Neighborhoods with well-maintained homes, meandering street traffic, and varied topography are desirable because they indicate good energy in the area. Look for a home that’s situated on the lot in the form of an armchair. It’s best to have the front yard open and without obstructions so you can receive qi; and a hill, fence or trees in back of the house to gather qi; and support on the left and right side of the house – usually in the form of neighboring homes.
Streets that are straight carrying fast traffic are not good for residential areas. In short, people don’t like to live on highways. Feng Shui principles explain why. Too much noise and rushing qi outside create an imbalance inside and negate relaxation. Winding streets are best because qi moves slowly and accumulates in front of the home, then gently flows into the home. When the street traffic is too fast qi rushes by and can’t enter your home and the chaotic qi from the street beats against the home.

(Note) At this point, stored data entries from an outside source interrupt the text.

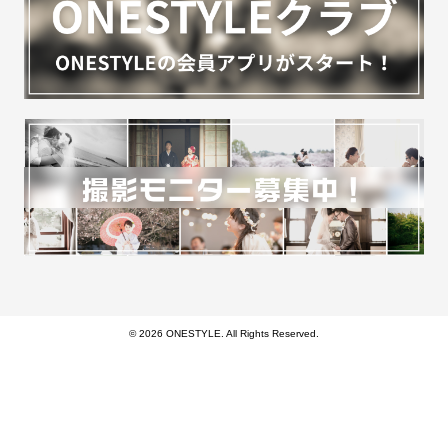
© 2026 ONESTYLE. All Rights Reserved.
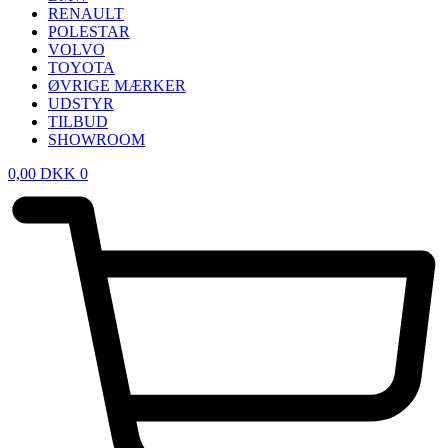
RENAULT
POLESTAR
VOLVO
TOYOTA
ØVRIGE MÆRKER
UDSTYR
TILBUD
SHOWROOM
0,00
DKK
0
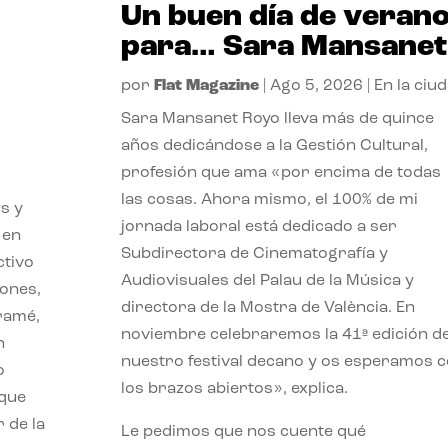
Un buen día de veran
para… Sara Mansanet
por
Flat Magazine
|
Ago 5, 2026
|
En la ciu
Sara Mansanet Royo lleva más de quince
años dedicándose a la Gestión Cultural,
profesión que ama «por encima de todas
las cosas. Ahora mismo, el 100% de mi
s y
jornada laboral está dedicado a ser
 en
Subdirectora de Cinematografía y
ctivo
Audiovisuales del Palau de la Música y
iones,
directora de la Mostra de València. En
iramé,
noviembre celebraremos la 41ª edición d
n
nuestro festival decano y os esperamos 
o
los brazos abiertos», explica.
 que
 de la
Le pedimos que nos cuente qué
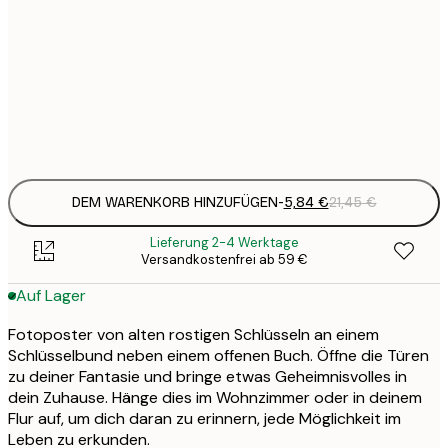
5
30x40 cm
2
8
50x70 cm
3
Frame
options
DEM WARENKORB HINZUFÜGEN
-
5,84 €
21,45 €
Lieferung 2-4 Werktage
Versandkostenfrei ab 59 €
Auf Lager
Fotoposter von alten rostigen Schlüsseln an einem
Schlüsselbund neben einem offenen Buch. Öffne die Türen
zu deiner Fantasie und bringe etwas Geheimnisvolles in
dein Zuhause. Hänge dies im Wohnzimmer oder in deinem
Flur auf, um dich daran zu erinnern, jede Möglichkeit im
Leben zu erkunden.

Proportion is also important in Feng Shui. A hill behind your home is a desirable feature, but if it’s only six feet from the back door it’s not. Instead of gathering qi, the hill can make you feel claustrophobic and can constrict your opportunities in life. A home should also be well-situated on a symmetrical lot. When a home is too close to the street or when it is situated on an unevenly shaped lot the balance of qi will be uneven and can affect relaxation as well as prosperity.
Fundamentally, the goal of Feng Shui is balancing yin and yang energies. Yang corresponds to movement and light. Yin corresponds to the opposite – quietness and dark. Correctly balancing yin and yang creates comfort. Quiet rooms, like bedrooms, should be located in the quieter, yin areas of a home. Most of the time, the quieter area is the back of the house. Active areas like the kitchen and family room should be together. Does it feel odd to you when a bedroom is located next to the kitchen? Or when a bedroom is adjacent to a garage? This is because of the nature of the rooms – the kitchen and garage are active areas and the bedroom is quiet area. When the floor plan seems awkward or impractical it’s because rooms aren’t arranged according to their function.
Avoid these Features
Features in opposition to Feng Shui principles include stairways facing the front door, low ceilings, irregularly shaped rooms, rooms over garages, and spiral staircases. These features tend to cause negative circulation of qi. Of course, remember that no home is perfect and all homes have some negative Feng Shui aspects. Trust the feeling you get when you’re inside the home. If you feel at ease and comfortable, you’re most likely experiencing good Feng Shui.